ASSIGNED TASK: Send each entry back exactly as given, pictures excluded.

MATERIAL FOR THE TASK:

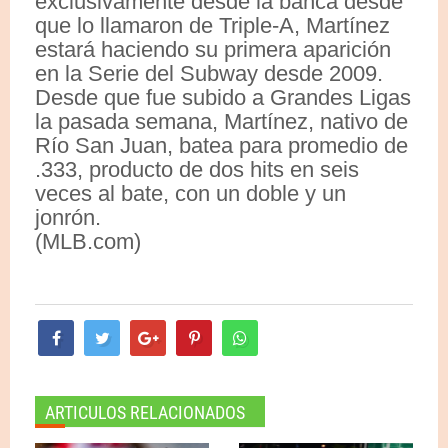
exclusivamente desde la banca desde
que lo llamaron de Triple-A, Martínez
estará haciendo su primera aparición
en la Serie del Subway desde 2009.
Desde que fue subido a Grandes Ligas
la pasada semana, Martínez, nativo de
Río San Juan, batea para promedio de
.333, producto de dos hits en seis
veces al bate, con un doble y un
jonrón.
(MLB.com)
ARTICULOS RELACIONADOS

RESULT OF THIS TASK:
exclusivamente desde la banca desde
que lo llamaron de Triple-A, Martínez
estará haciendo su primera aparición
en la Serie del Subway desde 2009.
Desde que fue subido a Grandes Ligas
la pasada semana, Martínez, nativo de
Río San Juan, batea para promedio de
.333, producto de dos hits en seis
veces al bate, con un doble y un
jonrón.
(MLB.com)
ARTICULOS RELACIONADOS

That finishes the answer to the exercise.